As the German daily Handelsblatt notes, the latest exchange marks a new low for Germany’s policymakers in their relations with the Frankfurt-based ECB. The main trigger for the latest storm of protest was Draghi’s praise last month for the idea of “helicopter money” – showering citizens with newly created money.

For a country that has traditionally prided itself on its fiscal rectitude and which less than a century ago lived through one of the worst recorded episodes of hyperinflation, the prospect of handing out free money, created out of nothing, to Eurozone citizens was just too much to bear.

Although the ECB has since backtracked on the idea of helicopter money — publicly at least — its unbridled enthusiasm for negative interest rates has probably already done enough damage, threatening to upend banking’s centuries-old model of safeguarding deposits and charging interest on loans.

Many German banks are already feeling the pinch. Germany’s biggest bank, Deutsche, has made headlines for a string of huge losses as well as massive exposure to risky derivatives. It also faces the prospect of costly lawsuits over its role in the manipulation of the London “fix” price for gold and silver. As if that were not enough, it has to find a way of turning a profit with below-zero interest rates, as do all other German — and for that matter, Eurozone — banks.

My opinion: “Helicopter Money” is the term used for the central banks giving money directly to consumers, instead of putting it into the banking system, which has not worked. Switzerland is already on the way to doing this once it is approved. Each Swiss (or household) would get €1700 from the central bank. The central bankers have lost their minds. They are now desperate.

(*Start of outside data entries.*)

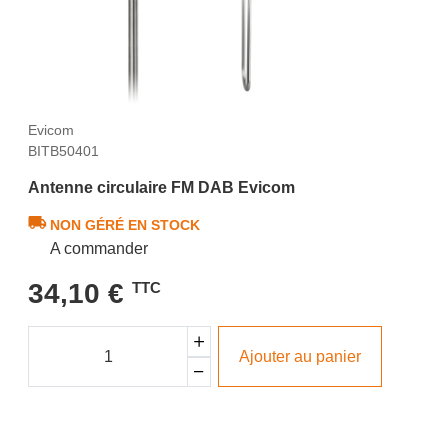
Evicom
BITB50401
Antenne circulaire FM DAB Evicom
NON GÉRÉ EN STOCK
A commander
34,10 €
TTC
Ajouter au panier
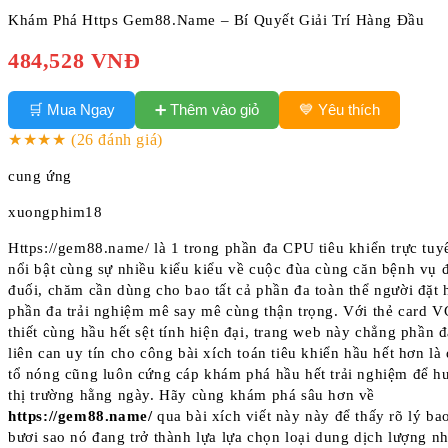
Khám Phá Https Gem88.Name – Bí Quyết Giải Trí Hàng Đầu
484,528 VNĐ
➕ Thêm vào giỏ
🛒 Mua Ngay
💙 Yêu thích
★★★★
(26 đánh giá)
cung ứng
xuongphim18
Https://gem88.name/ là 1 trong phần đa CPU tiêu khiển trực tu
nổi bật cùng sự nhiều kiểu kiểu về cuộc đùa cùng căn bệnh vụ
đuối, chăm cần dùng cho bao tất cả phần đa toàn thể người đặt
phần đa trải nghiệm mê say mê cùng thận trọng. Với thẻ card 
thiết cùng hầu hết sệt tính hiện đại, trang web này chẳng phần 
liên can uy tín cho công bài xích toán tiêu khiển hầu hết hơn là
tổ nóng cũng luôn cứng cáp khám phá hầu hết trải nghiệm để h
thị trường hằng ngày. Hãy cùng khám phá sâu hơn về
https://gem88.name/
qua bài xích viết này này để thấy rõ lý bao
bươi sao nó đang trở thành lựa lựa chọn loại dung dịch lượng nh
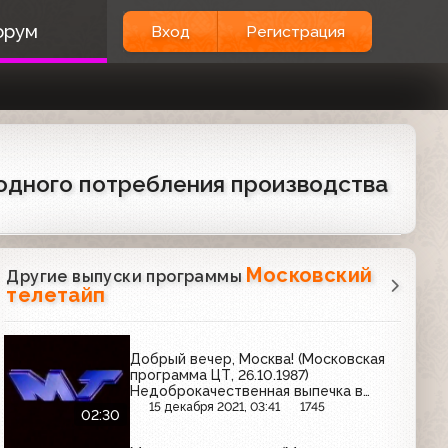
орум
Вход
Регистрация
родного потребления производства
Московский
Другие выпуски программы
телетайп
Добрый вечер, Москва! (Московская
программа ЦТ, 26.10.1987)
Недоброкачественная выпечка в
Юрьевском переулке
15 декабря 2021, 03:41
1745
02:30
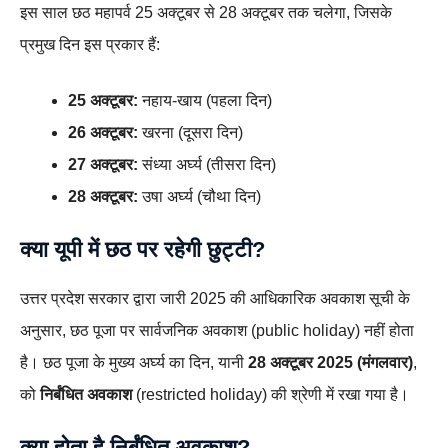
इस साल छठ महापर्व 25 अक्टूबर से 28 अक्टूबर तक चलेगा, जिसके
प्रमुख दिन इस प्रकार हैं:
25 अक्टूबर:
नहाय-खाय (पहला दिन)
26 अक्टूबर:
खरना (दूसरा दिन)
27 अक्टूबर:
संध्या अर्घ्य (तीसरा दिन)
28 अक्टूबर:
उषा अर्घ्य (चौथा दिन)
क्या यूपी में छठ पर रहेगी छुट्टी?
उत्तर प्रदेश सरकार द्वारा जारी 2025 की आधिकारिक अवकाश सूची के
अनुसार, छठ पूजा पर सार्वजनिक अवकाश (public holiday) नहीं होता
है। छठ पूजा के मुख्य अर्घ्य का दिन, यानी
28 अक्टूबर 2025 (मंगलवार)
,
को
निर्बंधित अवकाश
(restricted holiday) की श्रेणी में रखा गया है।
क्या होता है निर्बंधित अवकाश?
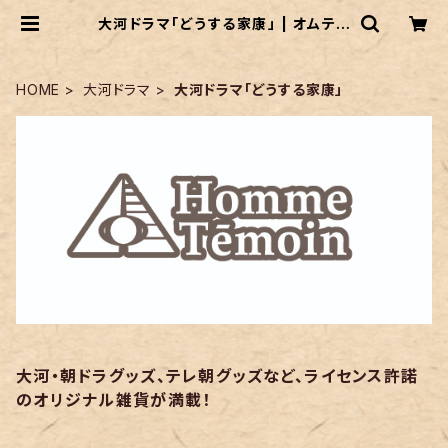
大河ドラマ「どうする家康」 | オムテモ
ワン
HOME
大河ドラマ
大河ドラマ「どうする家康」
大河・朝ドラグッズ、テレ朝グッズなど、ライセンス許諾
のオリジナル雑貨が満載！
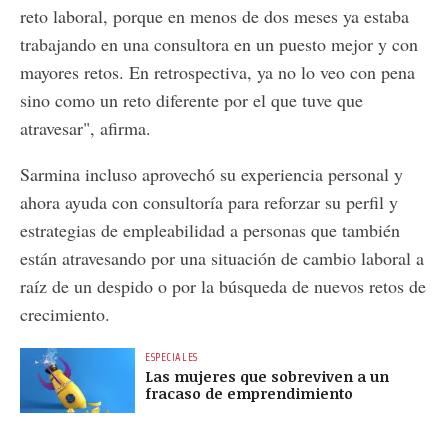
reto laboral, porque en menos de dos meses ya estaba
trabajando en una consultora en un puesto mejor y con
mayores retos. En retrospectiva, ya no lo veo con pena
sino como un reto diferente por el que tuve que
atravesar", afirma.
Sarmina incluso aprovechó su experiencia personal y
ahora ayuda con consultoría para reforzar su perfil y
estrategias de empleabilidad a personas que también
están atravesando por una situación de cambio laboral a
raíz de un despido o por la búsqueda de nuevos retos de
crecimiento.
ESPECIALES
Las mujeres que sobreviven a un
fracaso de emprendimiento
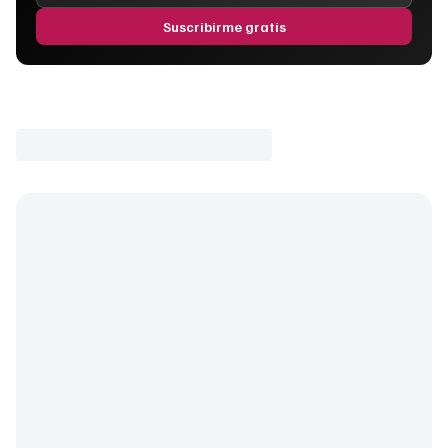
Suscribirme gratis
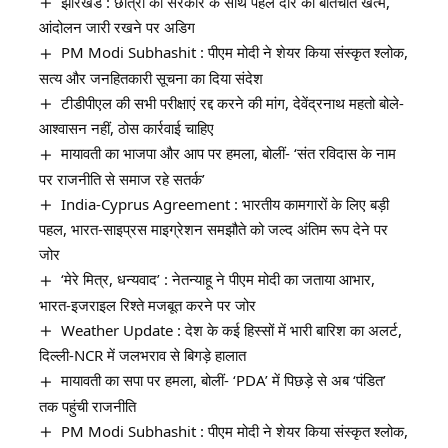
झारखंड : छात्रों की सरकार के साथ पहले दौर की बातचीत खत्म,
आंदोलन जारी रखने पर अडिग
PM Modi Subhashit : पीएम मोदी ने शेयर किया संस्कृत श्लोक,
सत्य और जनहितकारी सूचना का दिया संदेश
टीडीपीएल की सभी परीक्षाएं रद्द करने की मांग, देवेंद्रनाथ महतो बोले-
आश्वासन नहीं, ठोस कार्रवाई चाहिए
मायावती का भाजपा और आप पर हमला, बोलीं- ‘संत रविदास के नाम
पर राजनीति से समाज रहे सतर्क’
India-Cyprus Agreement : भारतीय कामगारों के लिए बड़ी
पहल, भारत-साइप्रस माइग्रेशन समझौते को जल्द अंतिम रूप देने पर
जोर
‘मेरे मित्र, धन्यवाद’ : नेतन्याहू ने पीएम मोदी का जताया आभार,
भारत-इजराइल रिश्ते मजबूत करने पर जोर
Weather Update : देश के कई हिस्सों में भारी बारिश का अलर्ट,
दिल्ली-NCR में जलभराव से बिगड़े हालात
मायावती का सपा पर हमला, बोलीं- ‘PDA’ में पिछड़े से अब ‘पंडित’
तक पहुंची राजनीति
PM Modi Subhashit : पीएम मोदी ने शेयर किया संस्कृत श्लोक,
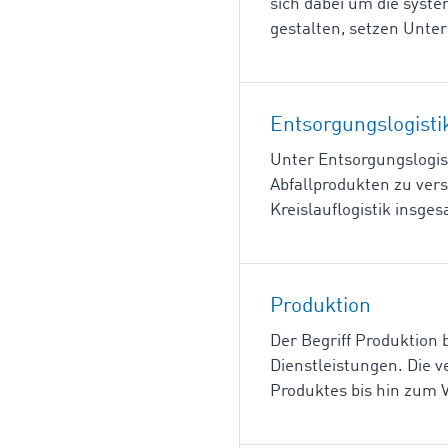
sich dabei um die syst
gestalten, setzen Unte
Entsorgungslogisti
Unter Entsorgungslogis
Abfallprodukten zu vers
Kreislauflogistik insge
Produktion
Der Begriff Produktion
Dienstleistungen. Die 
Produktes bis hin zum 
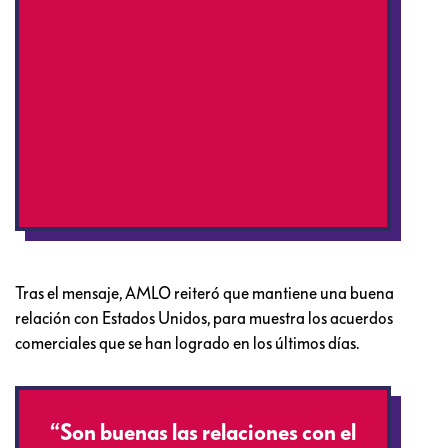
Tras el mensaje, AMLO reiteró que mantiene una buena
relación con Estados Unidos, para muestra los acuerdos
comerciales que se han logrado en los últimos días.
“Son buenas las relaciones con el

Note that Deutsche Bank is being sued for manipulating the gold and silver markets. Large US banks have settled similar lawsuits. As I have written many times, all the major markets are now manipulated, and the regulators just let it go on.

NIRP, negative interest rate policy, has brought exactly the opposite of the intended results. It is actually producing ‘deflation,’ not inflation. But in the tradition of all governments throughout the ages, when something doesn’t work, they do more of it. We predict they will, including the US.

The Fed has the great urge to hike rates, at the same time it lowers its forecast of GDP growth. They want to have rates higher when the recession hits so that they can lower rates. Insanity! That’s like getting chemotherapy before you ever have cancer. It will probably cause cancer you are trying to prevent.